Con sargentones borrachos, con pastores pajilleros de varias provincias, con cañones como pasados por el desierto o una carbonera hice yo una mili de viejo, de universitario y de descreído, una mili como una africanía, esa suciedad viril de lo militar y lo analfabeto, mundo de letrinas y cojones que a uno, chaval de libros, le hacía sentir un poco adoncellado. Yo desfilaba pelón, ensayábamos la jura de bandera que iba a ser como una comunión de machos y nos hacían sentirnos felices de que sonaran todas las bayonetas a la vez. Poco después de la mili, un oficial de la nueva hornada me confirmó lo que yo ya sabía, el bien medido sentido de aquella instrucción, de aquel primer mes de barrigazos y besos al fusil: la uniformidad, la sincronía, los himnos, la degradación, la desindividualización; todo estaba dirigido a convertirnos en un resorte. Nos estaban enseñando el reflejo de obedecer sin pensar. Y de morir alegremente: Había una cancioncilla, La muerte no es el final, llena de pasión e infantilismo, de paroxismo y cristiandad, con la que nos querían convencer de que había un Valhala para los valientes, como una cantina luminosa y tibia para el soldado después de que reventara.
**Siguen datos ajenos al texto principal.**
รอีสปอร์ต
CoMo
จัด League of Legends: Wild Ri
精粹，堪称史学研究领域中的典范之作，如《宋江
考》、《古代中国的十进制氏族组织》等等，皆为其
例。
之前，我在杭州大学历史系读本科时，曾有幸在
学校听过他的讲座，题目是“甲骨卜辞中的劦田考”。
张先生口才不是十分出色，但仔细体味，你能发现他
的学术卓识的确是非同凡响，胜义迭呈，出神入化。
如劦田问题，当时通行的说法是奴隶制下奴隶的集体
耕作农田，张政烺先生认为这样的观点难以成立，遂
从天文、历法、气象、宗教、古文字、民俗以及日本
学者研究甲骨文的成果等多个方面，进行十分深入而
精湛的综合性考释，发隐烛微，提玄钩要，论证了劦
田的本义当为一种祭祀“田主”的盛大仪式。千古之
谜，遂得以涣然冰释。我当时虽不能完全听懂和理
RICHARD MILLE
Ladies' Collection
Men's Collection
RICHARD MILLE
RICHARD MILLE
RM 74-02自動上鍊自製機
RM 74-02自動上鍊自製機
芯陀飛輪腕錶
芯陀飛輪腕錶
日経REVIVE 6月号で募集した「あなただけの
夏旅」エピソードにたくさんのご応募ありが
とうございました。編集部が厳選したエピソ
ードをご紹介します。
Juré bandera con unos guantes blancos, como si fuera un mayordomo nigeriano; luego me hicieron cabo y terminé la mili aburrido en una oficina, manejando estadillos y haciendo guardias contra fantasmas. No tuve que derramar hasta la última gota de mi sangre por la Patria, como nos hicieron jurar. Otros sí mueren ahora, aunque ya es su trabajo. Pero las patrias y las banderas siguen siendo el engaño para que quieran morir sin quererlo los más simples. Desconfío de los desfiles como de las borracheras. Desconfío de las banderas como de todas las simplificaciones.
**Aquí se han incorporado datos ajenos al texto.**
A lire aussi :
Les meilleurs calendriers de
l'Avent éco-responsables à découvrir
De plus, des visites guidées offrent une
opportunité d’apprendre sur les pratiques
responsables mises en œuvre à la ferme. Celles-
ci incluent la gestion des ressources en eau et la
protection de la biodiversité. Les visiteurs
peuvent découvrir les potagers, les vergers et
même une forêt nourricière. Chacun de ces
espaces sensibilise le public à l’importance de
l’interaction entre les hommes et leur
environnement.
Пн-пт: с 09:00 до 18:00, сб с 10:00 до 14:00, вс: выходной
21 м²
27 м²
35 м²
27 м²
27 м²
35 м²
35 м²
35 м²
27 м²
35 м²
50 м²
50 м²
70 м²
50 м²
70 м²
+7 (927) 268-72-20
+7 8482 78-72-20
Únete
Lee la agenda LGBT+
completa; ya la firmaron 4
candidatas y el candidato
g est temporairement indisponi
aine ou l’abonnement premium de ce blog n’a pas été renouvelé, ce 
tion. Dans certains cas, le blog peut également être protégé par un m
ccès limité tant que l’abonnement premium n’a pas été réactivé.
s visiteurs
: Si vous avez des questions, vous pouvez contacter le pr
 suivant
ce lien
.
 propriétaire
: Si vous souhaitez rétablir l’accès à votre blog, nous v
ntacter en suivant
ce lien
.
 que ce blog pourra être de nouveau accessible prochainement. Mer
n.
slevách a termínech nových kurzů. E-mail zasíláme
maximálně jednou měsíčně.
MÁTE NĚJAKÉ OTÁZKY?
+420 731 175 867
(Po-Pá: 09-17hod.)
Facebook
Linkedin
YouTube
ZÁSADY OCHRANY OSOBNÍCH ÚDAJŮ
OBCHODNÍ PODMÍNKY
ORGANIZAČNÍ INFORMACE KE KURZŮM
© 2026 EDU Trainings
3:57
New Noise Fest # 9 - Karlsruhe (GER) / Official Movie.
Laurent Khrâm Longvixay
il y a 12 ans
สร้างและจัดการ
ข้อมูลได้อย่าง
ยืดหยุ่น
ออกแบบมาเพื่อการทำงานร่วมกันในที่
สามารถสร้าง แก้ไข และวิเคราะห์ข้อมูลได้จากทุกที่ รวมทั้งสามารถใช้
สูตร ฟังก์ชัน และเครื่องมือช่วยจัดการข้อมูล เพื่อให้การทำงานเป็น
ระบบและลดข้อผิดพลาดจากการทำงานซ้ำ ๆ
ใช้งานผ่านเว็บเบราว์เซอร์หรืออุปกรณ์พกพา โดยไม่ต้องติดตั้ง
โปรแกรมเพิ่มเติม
La Subdelegación del Gobierno de Cádiz ha invitado ahora a todos los cargos públicos, y como conmemoración del 25 aniversario de la Constitución, a una jura de bandera en Camposoto, allí donde lo hicieron tantos reclutas en unas ceremonias numerosas y soviéticas, pensadas como para que se desmayaran de emoción las novias o los coroneles. Este gobierno está obsesionado con las banderas (cuando vi la de la Plaza de Colón me pareció hortera igual que si hubieran colocado allí la cara gigantesca de Manolo Escobar), y esta obsesión obedece al intento de recoger todo el país, la política, la economía y hasta nuestros soldaditos en tierra extraña en la misma talega y rendirle pleitesía, para que de camino se les rinda a ellos. Se asocia así el Estado con el Gobierno y todo lo demás queda subversivo y rojo. Están queriendo la misma uniformidad que aquel cabo primero instructor mío cuando nos pasaba el boli por la nuca y nos mandaba pelarnos, que el pelo es antipatriótico y anarquistón. La jura de bandera lo que ha sido siempre es una ceremonia iniciática para suicidas alegres, para que identificaran Patria y barracón, Estado y fila india, país y obediencia. La jura de bandera es un desfile de pollitos y a uno no le cuadra que se quiera identificar eso ahora con lealtad a la Constitución, cuando lo primero que hicieron los redactores de la Carta Magna fue justamente pensar cómo no cabrear demasiado a los espadones. No me gusta ninguna bandera, y no sólo porque como todos los símbolos homogeneiza, simplifica y manipula, sino porque además, igual que los dioses, justifican lo mismo el amor que las carnicerías. Sobre el patriotismo ya conocemos aquella frase que me parece que era de Samuel Johnson. Siempre he pensado que con las banderas sólo se emocionan los simples o los canallas. No seamos ni lo uno ni lo otro. Y que desfilen los pollitos.